The rule of law requires that the criminal justice system is equitable, which means defendants can defend themselves effectively in criminal trials. Otherwise, the cardinal common law principle of 'innocence before proven guilty' will ring hollow. In Hong Kong, as in many other places, only the rich are able to hire private lawyers in criminal cases. Most other defendants depend on legal aid.
The lack of adequate criminal legal aid resources in Hong Kong is seriously limiting defendants' ability to defend themselves against a much more resourceful prosecution, creating a serious 'inequality of arms'. Our legal aid system does not provide resources for defendants to hire lawyers to do pretrial preparation. It only funds lawyers' appearances in court and the fee level is so low that lawyers are effectively doing pro bono work most of the time. Not surprisingly, many experienced lawyers have given up criminal legal aid work and young lawyers are not inclined to practise criminal law - a worrying trend that must be arrested.

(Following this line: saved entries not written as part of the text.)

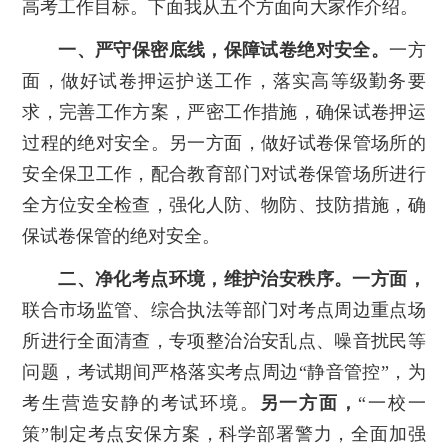
高考工作目标。下面我从五个方面向大家作介绍。
一、严守保密底线，保障试卷绝对安全。
一方
面，做好试卷押运护送工作，落实高等级勤务要
求，完善工作方案，严密工作措施，确保试卷押运
过程的绝对安全。另一方面，做好试卷保管场所的
安全保卫工作，配合教育部门对试卷保管场所进行
全方位安全检查，强化人防、物防、技防措施，确
保试卷保管的绝对安全。
二、净化考点环境，维护治安秩序。
一方面，
联合市场监管、综合执法等部门对考点周边重点场
所进行全面清查，专项整治治安乱点、噪音扰民等
问题，考试期间严格落实考点周边“静音管控”，为
考生营造安静的考试环境。
另一方面，
“一校一
策”制定考点安保方案，科学部署警力，全面加强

After drawn-out negotiations over the years, the government has finally agreed to change the fee structure to provide resources for lawyers to do pre-trial work for defendants. But the improvement is not coupled with an adequate allocation of resources.
It is a shame officials never seem to be interested in examining the issue from a human rights and rule-of-law angle. We were told time and again that the government was constrained by a lack of resources. There was never any discussion at a policy-objective level about the importance of protecting defendants' interests.
It is also deeply disturbing that the amount of resources for civil legal aid cases far exceeds that for criminal cases. But the government kept stonewalling and our appeal for putting criminal and civil legal aid on a par fell on deaf ears.
To highlight this long-standing problem, a group of senior criminal law practitioners staged a month-long boycott of criminal legal aid cases in October. Our campaign has won support from legislators and social groups working for grass-roots interests, such as Society for Community Organisation. But the government remained indifferent.
Many in the legal community are deeply disappointed with the government's inaction. But the Law Society has decided not to escalate its protest further at this stage, considering the disruption such action might cause to the criminal justice system. As responsible officers of the court, this is a step we do not take lightly.
The Law Society believes the government should proceed with the legislative procedures for changing the fee structure as the first step, so that defendants will at least have some resources to engage lawyers for pretrial preparation.
Meanwhile, the Home Affairs Bureau should commit to undertaking a review in a reasonable period. We have suggested that a review should be conducted within two years. It is only through this commitment that the public can be assured that the government is dedicated to providing adequate legal aid to empower less-privileged members of society to exercise their basic civil and legal rights in criminal trials.